Es kommt aber eine Verleitung zum Meineid (§ 160 I) in Betracht. Ein Meineid liegt objektiv vor. Fraglich ist jedoch, ob A den Z zum Meineid „verleitet“ hat, da Z nicht gutgläubig war, sondern den Meineid bewußt begangen hat.
Nach wohl h.M.[70] ist der Verleitende der vollendeten Verleitung zum Falscheid auch dann schuldig, wenn entgegen seiner Vorstellung der Verleitete vorsätzlich falsch schwört. Der Täter des § 160 StGB wolle zwar eine unbewußt falsche Aussage herbeiführen. Sein Tun sei aber nicht um deswillen weniger strafwürdig, weil entgegen seiner Vorstellung der Verleitete nicht gutgläubig sei, denn auch bei dieser Sachlage trete der vom Verleitenden gewollte, die Rechtspflege gefährdende äußere Erfolg ein. Hiernach komme es dafür, ob die Verleitung zum Falscheid vollendet sei, nur auf die Vorstellung und den Willen des Täters, sowie darauf an, daß die Verleitung eine wenigstens objektiv falsche Aussage des Verleiteten zur Folge habe, nicht jedoch darauf, ob dieser unbewußt oder bewußt falsch aussage.[71] Dem gesetzlichen Tatbestand, der ein „Verleiten“ erfordert, sei die „exklusive“ Ausrichtung auf Fälle der mittelbaren Täterschaft nicht zu entnehmen. Zur Ableistung der Aussage „verleite“, wer die Beweisperson durch beliebige Mittel dazu bestimme, falsch auszusagen. Diese Umschreibung ermögliche auch die Einbeziehung von Zeugen, die keine Werkzeugqualität aufweisen und „nur“ zur Tat bestimmt worden seien, ohne daß die Voraussetzungen der mittelbaren Täterschaft oder des § 26 vollständig vorlägen.[72]
Nach der Gegenauffassung[73] liegt beim Verleitenden in dem Fall, in dem der Eid bewußt falsch geschworen oder die uneidliche Aussage bewußt falsch gemacht wurde, nur ein strafbarer Versuch vor, da es in diesen Fällen wegen des Exzesses des „Verleiteten“ nicht zur eigentlichen Tat gekommen sei.
Folgt man der wohl h.M., hätte A sich aus § 160 I strafbar gemacht. Nach der Gegenauffassung liegt (lediglich) eine Versuchsstrafbarkeit nach § 160 II vor.

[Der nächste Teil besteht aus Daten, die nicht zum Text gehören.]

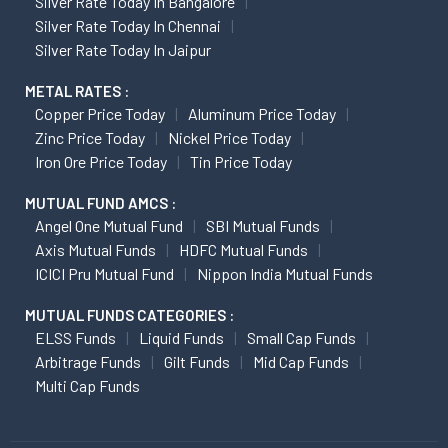
Silver Rate Today In Bangalore
Silver Rate Today In Chennai
Silver Rate Today In Jaipur
METAL RATES :
Copper Price Today
Aluminum Price Today
Zinc Price Today
Nickel Price Today
Iron Ore Price Today
Tin Price Today
MUTUAL FUND AMCS :
Angel One Mutual Fund
SBI Mutual Funds
Axis Mutual Funds
HDFC Mutual Funds
ICICI Pru Mutual Fund
Nippon India Mutual Funds
MUTUAL FUNDS CATEGORIES :
ELSS Funds
Liquid Funds
Small Cap Funds
Arbitrage Funds
Gilt Funds
Mid Cap Funds
Multi Cap Funds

In der umgekehrten Konstellation, in der der Hintermann ein tatsächlich gutgläubiges Werkzeug irrig für bösgläubig hält, ergeben sich Probleme mit der Strafbarkeit der versuchten Anstiftung nach § 30 und der ergänzenden Funktion des § 159.

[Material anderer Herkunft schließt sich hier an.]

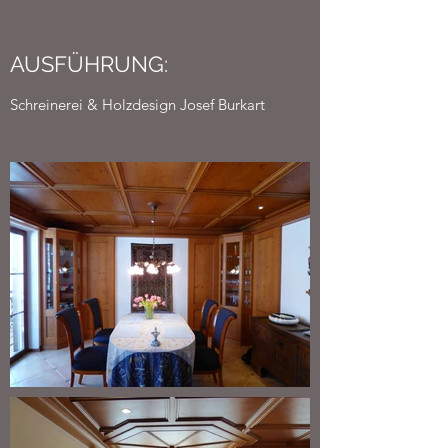
AUSFÜHRUNG:
Schreinerei & Holzdesign Josef Burkart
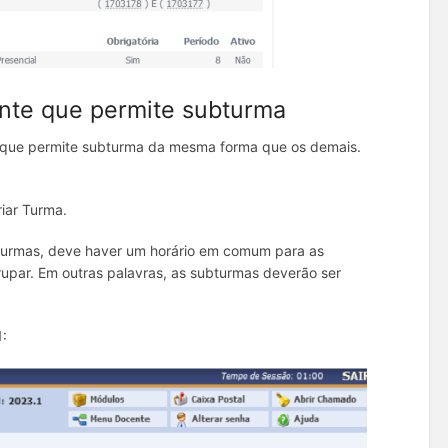
nte que permite subturma
r que permite subturma da mesma forma que os demais.
iar Turma.
ubturmas, deve haver um horário em comum para as
par. Em outras palavras, as subturmas deverão ser
1:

Beispiel für das Verleiten eines vermeintlich Bösgläubigen: A ist wegen Diebstahls angeklagt. Zu Z, von dem er glaubt, daß dieser ihm ein falsches Alibi verschaffen wird, sagt er, daß sie am fraglichen Abend doch zusammen Billard gespielt hätten. Anschließend benennt er ihn als Zeugen in der Erwartung, er werde bösgläubig vor Gericht falsch aussagen. Tatsächlich macht Z eine unvorsätzlich falsche Aussage. Anschließend wird Z vereidigt.
Abwandlung: Wie von vornherein gedacht, kommt es nur zu einer uneidlichen Falschaussage. Strafbarkeit der Beteiligten?
Im Ausgangsfall ist Z bei gegebenen Voraussetzungen wegen eines fahrlässigen Falscheides nach § 163 strafbar. Bei A scheidet eine mittelbare Täterschaft aus den genannten Gründen aus. Auch kommt eine Anstiftung nach §§ 153, 154, 26 wegen fehlender vorsätzlicher Haupttat nicht in Betracht. A ist aber - da es sich bei dem Meineid um ein Verbrechen handelt - wegen versuchter Anstiftung nach §§ 30 I, 1. Alt., 154 strafbar.
In der Abwandlung in der Z nicht vereidigt wurde, bleibt Z straflos (vgl. § 163). § 30 I, 1. Alt. ist hinsichtlich der Strafbarkeit des A dann wegen des Vergehenscharakters des § 153 nicht direkt anwendbar. Es liegen aber die Voraussetzungen der §§ 153, 159, 30 I vor, so daß sich in diesen Beispielsfällen ein Eingehen auf den § 160 erübrigt.

4. Zusammenfassung:



„Verleiten“ ohne Fehlvorstellung

Irrtümer

Vordermann sagt bösgläubig (vorsätzlich) falsch aus. Dies war vom Hintermann auch so vorgesehen. Strafbarkeit:

  • Vordermann aus §§ 153 ff.
  • Hintermann (nach den allgemeinen Regeln) aus §§ 153 ff., 26
Vordermann sagt bösgläubig (vorsätzlich) falsch aus. Hintermann hält ihn für gutgläubig. Strafbarkeit:

  • Vordermann aus §§ 153, 154
  • Hintermann je nach Rechtsauffassung aus § 160 I oder §§ 160 II

Vordermann sagt gutgläubig (unvorsätzlich) falsch aus. Dies war vom Hintermann auch so vorgesehen. Strafbarkeit:

  • Vordermann ggf. aus § 163
  • Hintermann (mangels teilnahmefähiger Haupttat) unstr. aus § 160 I

Vordermann sagt gutgläubig (unvorsätzlich) falsch aus. Hintermann hält ihn für bösgläubig. Strafbarkeit:

  • Vordermann ggf. aus § 163
  • Hintermann aus §§ 154, 30 I bzw. §§ 153/156, 159, 30 I ggf. mit teleologischer Reduktion (s.u.)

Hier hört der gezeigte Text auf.